→ Exercise
Find all the lines in the entries below that hold the word "manuale" and copy them.

*** Recorded data ***

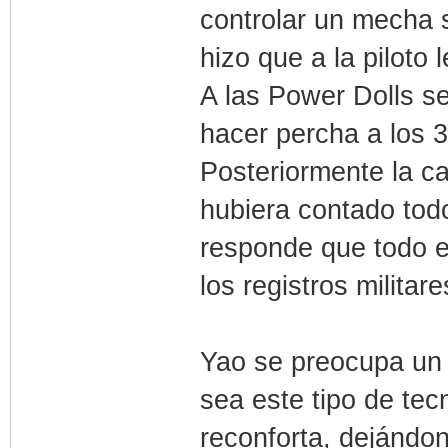
controlar un mecha 
hizo que a la piloto 
A las Power Dolls s
hacer percha a los 
Posteriormente la ca
hubiera contado todo
responde que todo e
los registros militare
Yao se preocupa un 
sea este tipo de te
reconforta, dejándo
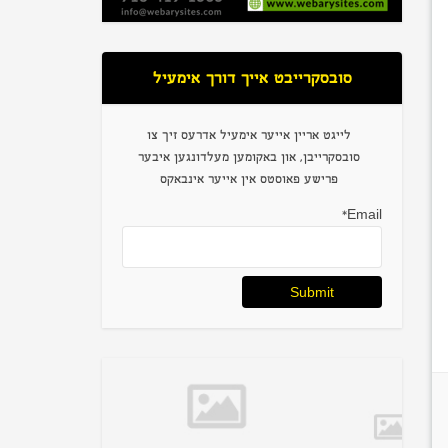
סובסקרייבט אייך דורך אימעיל
לייגט אריין אייער אימעיל אדרעס זיך צו
סובסקרייבן, און באקומען מעלדונגען איבער
פרישע פאוסטס אין אייער אינבאקס
Email*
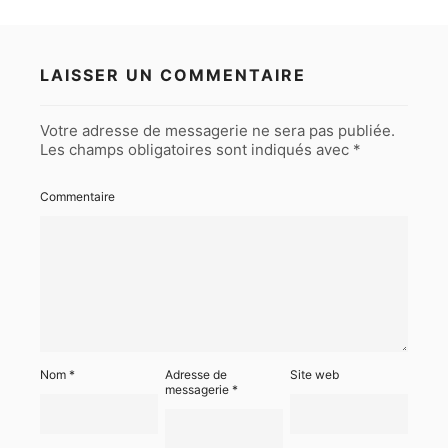
LAISSER UN COMMENTAIRE
Votre adresse de messagerie ne sera pas publiée.
Les champs obligatoires sont indiqués avec
*
Commentaire
Nom
*
Adresse de
Site web
messagerie
*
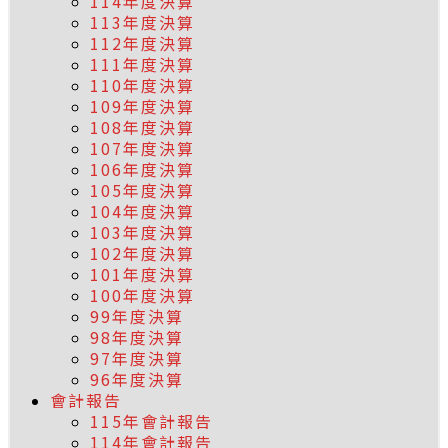
114年度決算
113年度決算
112年度決算
111年度決算
110年度決算
109年度決算
108年度決算
107年度決算
106年度決算
105年度決算
104年度決算
103年度決算
102年度決算
101年度決算
100年度決算
99年度決算
98年度決算
97年度決算
96年度決算
會計報告
115年會計報告
114年會計報告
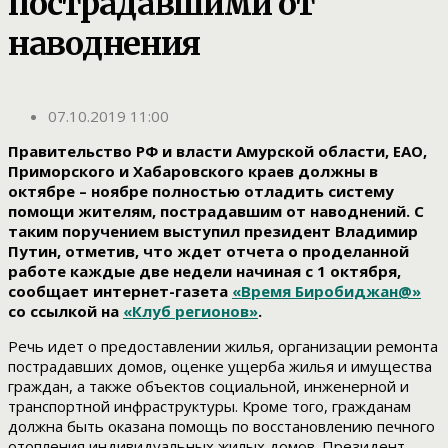
пострадавшими от
наводнения
07.10.2019 11:00
Правительство РФ и власти Амурской области, ЕАО,
Приморского и Хабаровского краев должны в
октябре – ноябре полностью отладить систему
помощи жителям, пострадавшим от наводнений. С
таким поручением выступил президент Владимир
Путин, отметив, что ждет отчета о проделанной
работе каждые две недели начиная с 1 октября,
сообщает интернет-газета
«Время Биробиджан@»
со ссылкой на
«Клуб регионов»
.
Речь идет о предоставлении жилья, организации ремонта
пострадавших домов, оценке ущерба жилья и имущества
граждан, а также объектов социальной, инженерной и
транспортной инфраструктуры. Кроме того, гражданам
должна быть оказана помощь по восстановлению печного
отопления индивидуальных жилых домов. Президент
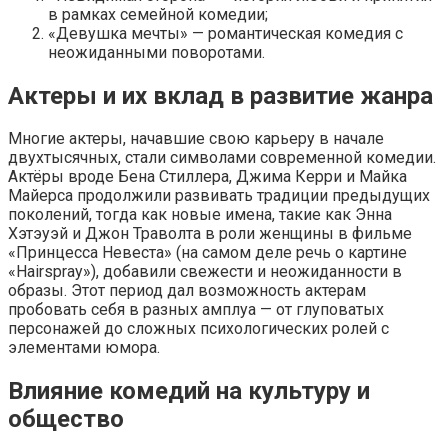
в рамках семейной комедии;
«Девушка мечты» — романтическая комедия с
неожиданными поворотами.
Актеры и их вклад в развитие жанра
Многие актеры, начавшие свою карьеру в начале
двухтысячных, стали символами современной комедии.
Актёры вроде Бена Стиллера, Джима Керри и Майка
Майерса продолжили развивать традиции предыдущих
поколений, тогда как новые имена, такие как Энна
Хэтэуэй и Джон Траволта в роли женщины в фильме
«Принцесса Невеста» (на самом деле речь о картине
«Hairspray»), добавили свежести и неожиданности в
образы. Этот период дал возможность актерам
пробовать себя в разных амплуа — от глуповатых
персонажей до сложных психологических ролей с
элементами юмора.
Влияние комедий на культуру и
общество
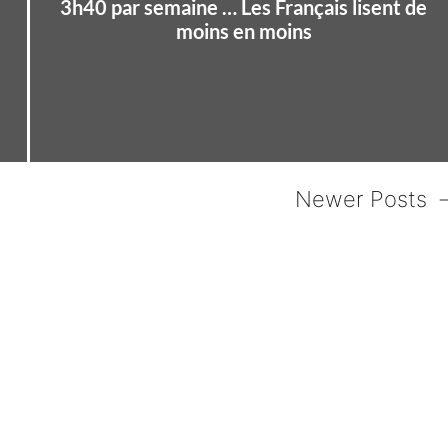
3h40 par semaine … Les Français lisent de
moins en moins
Newer Posts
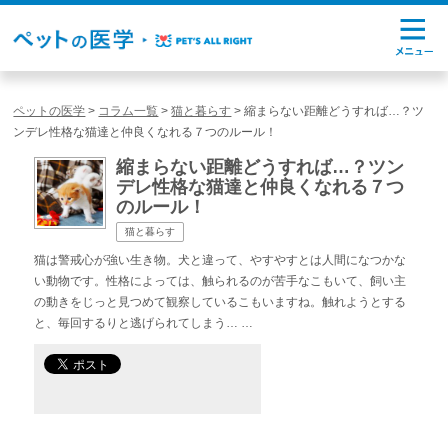
ペットの医学
>
コラム一覧
>
猫と暮らす
>
縮まらない距離どうすれば…？ツ
ンデレ性格な猫達と仲良くなれる７つのルール！
縮まらない距離どうすれば…？ツン
デレ性格な猫達と仲良くなれる７つ
のルール！
猫と暮らす
猫は警戒心が強い生き物。犬と違って、やすやすとは人間になつかな
い動物です。性格によっては、触られるのが苦手なこもいて、飼い主
の動きをじっと見つめて観察しているこもいますね。触れようとする
と、毎回するりと逃げられてしまう… …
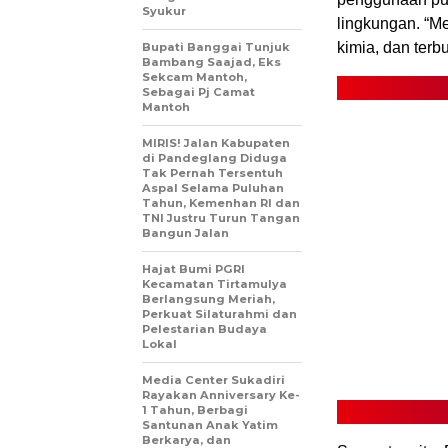
Syukur
lingkungan. “M
kimia, dan terb
Bupati Banggai Tunjuk
Bambang Saajad, Eks
Sekcam Mantoh,
Sebagai Pj Camat
Mantoh
MIRIS! Jalan Kabupaten
di Pandeglang Diduga
Tak Pernah Tersentuh
Aspal Selama Puluhan
Tahun, Kemenhan RI dan
TNI Justru Turun Tangan
Bangun Jalan
Hajat Bumi PGRI
Kecamatan Tirtamulya
Berlangsung Meriah,
Perkuat Silaturahmi dan
Pelestarian Budaya
Lokal
Media Center Sukadiri
Rayakan Anniversary Ke-
1 Tahun, Berbagi
Santunan Anak Yatim
Berkarya, dan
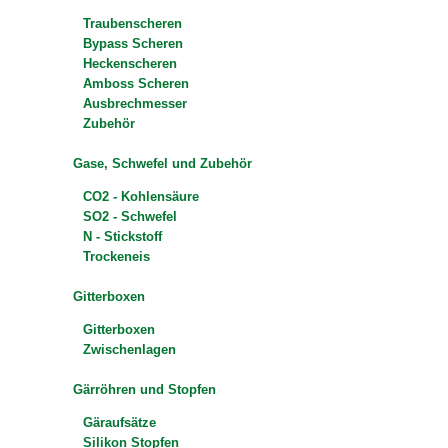
Traubenscheren
Bypass Scheren
Heckenscheren
Amboss Scheren
Ausbrechmesser
Zubehör
Gase, Schwefel und Zubehör
CO2 - Kohlensäure
SO2 - Schwefel
N - Stickstoff
Trockeneis
Gitterboxen
Gitterboxen
Zwischenlagen
Gärröhren und Stopfen
Gäraufsätze
Silikon Stopfen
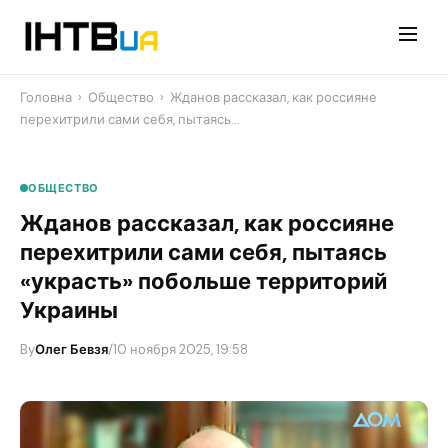
Перейти
до
контенту
Головна
›
Общество
›
Жданов рассказал, как россияне
перехитрили сами себя, пытаясь…
ОБЩЕСТВО
Жданов рассказал, как россияне
перехитрили сами себя, пытаясь
«украсть» побольше территорий
Украины
By
Олег Бевзя
/
10 ноября 2025, 19:58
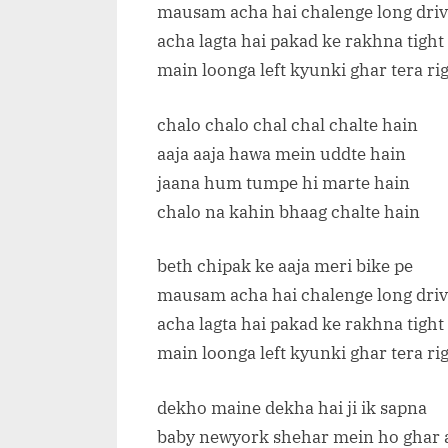
mausam acha hai chalenge long driv
acha lagta hai pakad ke rakhna tight
main loonga left kyunki ghar tera ri
chalo chalo chal chal chalte hain
aaja aaja hawa mein uddte hain
jaana hum tumpe hi marte hain
chalo na kahin bhaag chalte hain
beth chipak ke aaja meri bike pe
mausam acha hai chalenge long driv
acha lagta hai pakad ke rakhna tight
main loonga left kyunki ghar tera ri
dekho maine dekha hai ji ik sapna
baby newyork shehar mein ho ghar 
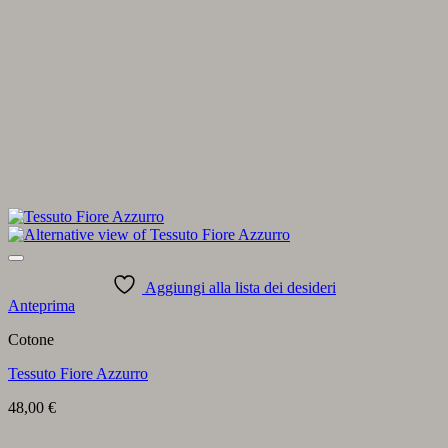
Aggiungi alla lista dei desideri
Anteprima
Cotone
Tessuto Fiore Azzurro
48,00
€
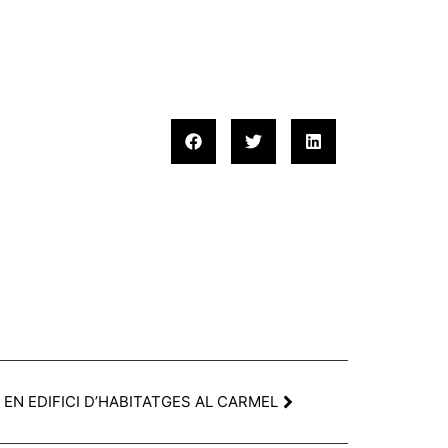
A EN EDIFICI D’HABITATGES AL CARMEL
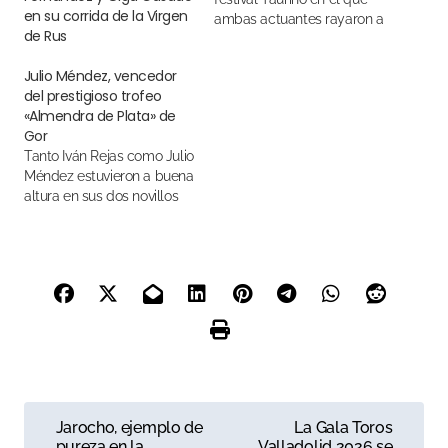
en su corrida de la Virgen
ambas actuantes rayaron a
de Rus
gran altura destacando el
saber estar de Santos y el
Julio Méndez, vencedor
ver rápido las condiciones
del prestigioso trofeo
de los novillos
«Almendra de Plata» de
Gor
Tanto Iván Rejas como Julio
Méndez estuvieron a buena
altura en sus dos novillos
N
Jarocho, ejemplo de
La Gala Toros
pureza en la
Valladolid 2026 se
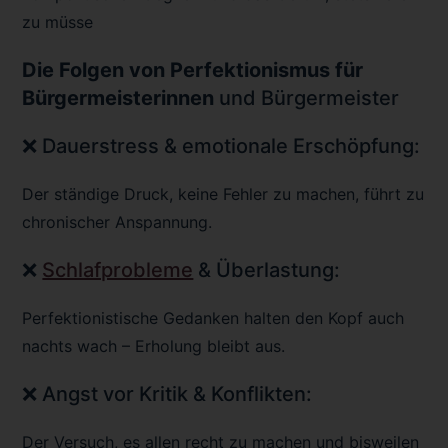
zu müsse
Die Folgen von Perfektionismus für
Bürgermeisterinnen
und Bürgermeister
❌ Dauerstress & emotionale Erschöpfung:
Der ständige Druck, keine Fehler zu machen, führt zu
chronischer Anspannung.
❌
Schlafprobleme
& Überlastung:
Perfektionistische Gedanken halten den Kopf auch
nachts wach – Erholung bleibt aus.
❌ Angst vor Kritik & Konflikten:
Der Versuch, es allen recht zu machen und bisweilen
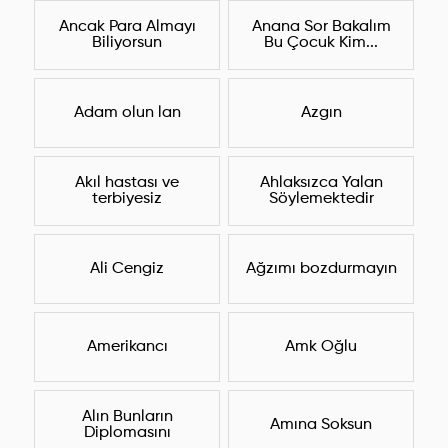
Ancak Para Almayı
Anana Sor Bakalım
Biliyorsun
Bu Çocuk Kim...
Adam olun lan
Azgın
Akıl hastası ve
Ahlaksızca Yalan
terbiyesiz
Söylemektedir
Ali Cengiz
Ağzımı bozdurmayın
Amerikancı
Amk Oğlu
Alın Bunların
Amına Soksun
Diplomasını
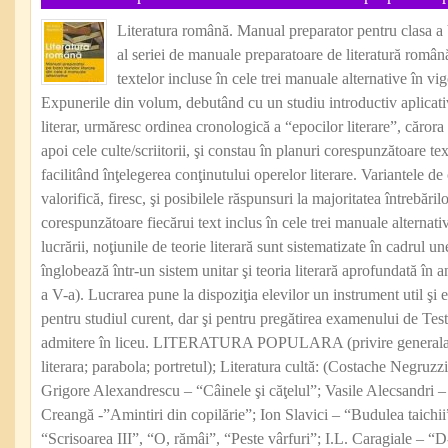
Literatura română. Manual preparator pentru clasa a
al seriei de manuale preparatoare de literatură româ
textelor incluse în cele trei manuale alternative în vi
Expunerile din volum, debutând cu un studiu introductiv aplicativ
literar, urmăresc ordinea cronologică a “epocilor literare”, cărora 
apoi cele culte/scriitorii, şi constau în planuri corespunzătoare tex
facilitând înţelegerea conţinutului operelor literare. Variantele de 
valorifică, firesc, şi posibilele răspunsuri la majoritatea întrebărilo
corespunzătoare fiecărui text inclus în cele trei manuale alternativ
lucrării, noţiunile de teorie literară sunt sistematizate în cadrul un
înglobează într-un sistem unitar şi teoria literară aprofundată în a
a V-a). Lucrarea pune la dispoziţia elevilor un instrument util şi e
pentru studiul curent, dar şi pentru pregătirea examenului de Tes
admitere în liceu. LITERATURA POPULARA (privire generala; 
literara; parabola; portretul); Literatura cultă: (Costache Negruzz
Grigore Alexandrescu – “Câinele şi căţelul”; Vasile Alecsandri –
Creangă -”Amintiri din copilărie”; Ion Slavici – “Budulea taich
“Scrisoarea III”, “O, rămâi”, “Peste vârfuri”; I.L. Caragiale – “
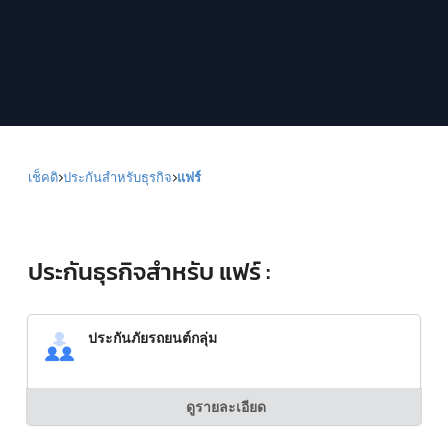
เช็คดิ
ประกันสำหรับธุรกิจ
แฟร์
ประกันธุรกิจสำหรับ แฟร์ :
ประกันภัยรถยนต์กลุ่ม
ดูรายละเอียด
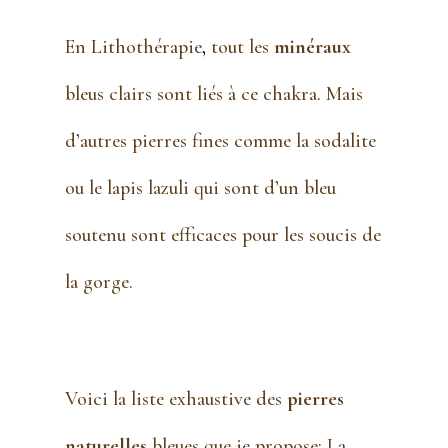
En
Lithothérapie
,
tout les
minéraux
bleus clairs sont liés à ce chakra. Mais
d’autres pierres fines comme la sodalite
ou le lapis lazuli qui sont d’un bleu
soutenu sont efficaces pour les soucis de
la gorge.
Voici la liste exhaustive des
pierres
naturelles
bleues que je propose: La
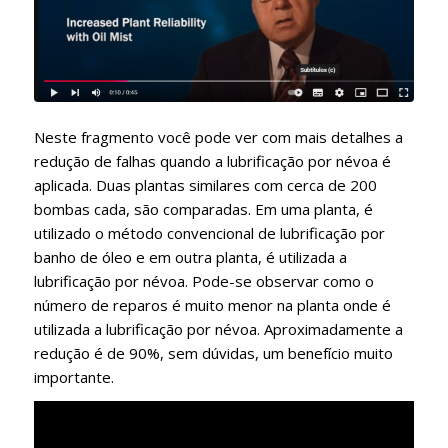
Neste fragmento você pode ver com mais detalhes a
redução de falhas quando a lubrificação por névoa é
aplicada. Duas plantas similares com cerca de 200
bombas cada, são comparadas. Em uma planta, é
utilizado o método convencional de lubrificação por
banho de óleo e em outra planta, é utilizada a
lubrificação por névoa. Pode-se observar como o
número de reparos é muito menor na planta onde é
utilizada a lubrificação por névoa. Aproximadamente a
redução é de 90%, sem dúvidas, um benefício muito
importante.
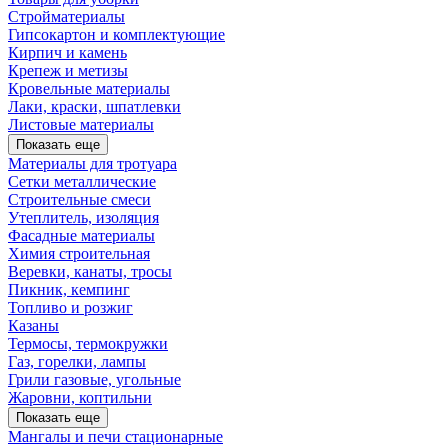
Стройматериалы
Гипсокартон и комплектующие
Кирпич и камень
Крепеж и метизы
Кровельные материалы
Лаки, краски, шпатлевки
Листовые материалы
Показать еще
Материалы для тротуара
Сетки металлические
Строительные смеси
Утеплитель, изоляция
Фасадные материалы
Химия строительная
Веревки, канаты, тросы
Пикник, кемпинг
Топливо и розжиг
Казаны
Термосы, термокружки
Газ, горелки, лампы
Грили газовые, угольные
Жаровни, коптильни
Показать еще
Мангалы и печи стационарные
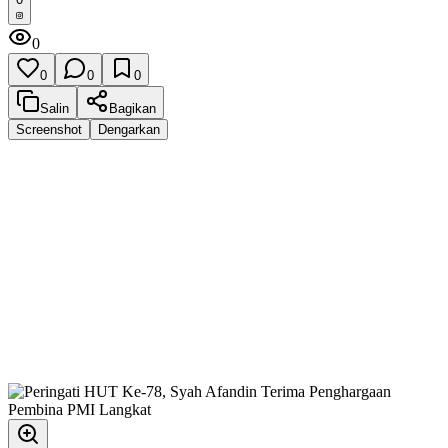
0
0
0
0
Salin
Bagikan
Screenshot
Dengarkan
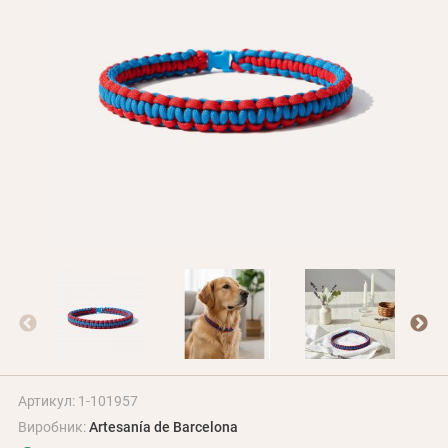
Оплата і доставка
Програма лояльності
Про Нас
Оптовим клієнтам
Контакти
+380 (95) 095-00-05
Артикул: 1-101957
Виробник:
Artesanía de Barcelona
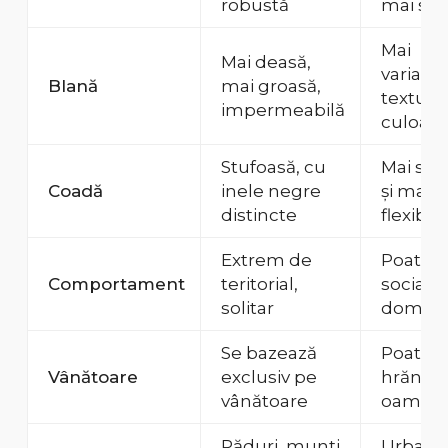
robustă
mai sup
Mai
Mai deasă,
variabil
Blană
mai groasă,
textură 
impermeabilă
culoare
Stufoasă, cu
Mai sub
Coadă
inele negre
și mai
distincte
flexibilă
Extrem de
Poate fi
Comportament
teritorial,
sociabil
solitar
domesti
Se bazează
Poate fi
Vânătoare
exclusiv pe
hrănită
vânătoare
oameni
Păduri, munți,
Urban,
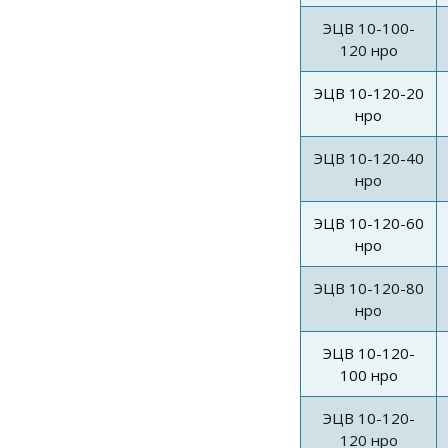
ЭЦВ 10-100-
120 нро
ЭЦВ 10-120-20
нро
ЭЦВ 10-120-40
нро
ЭЦВ 10-120-60
нро
ЭЦВ 10-120-80
нро
ЭЦВ 10-120-
100 нро
ЭЦВ 10-120-
120 нро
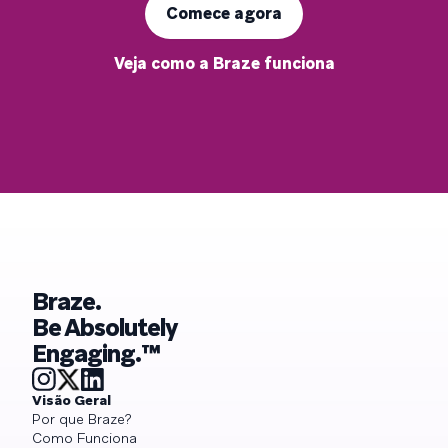
Comece agora
Veja como a Braze funciona
Braze.
Be Absolutely
Engaging.™
Visão Geral
Por que Braze?
Como Funciona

***

→ Response
al seriei de manuale preparatoare de literatură româ
textelor incluse în cele trei manuale alternative în vi
corespunzătoare fiecărui text inclus în cele trei manuale alternativ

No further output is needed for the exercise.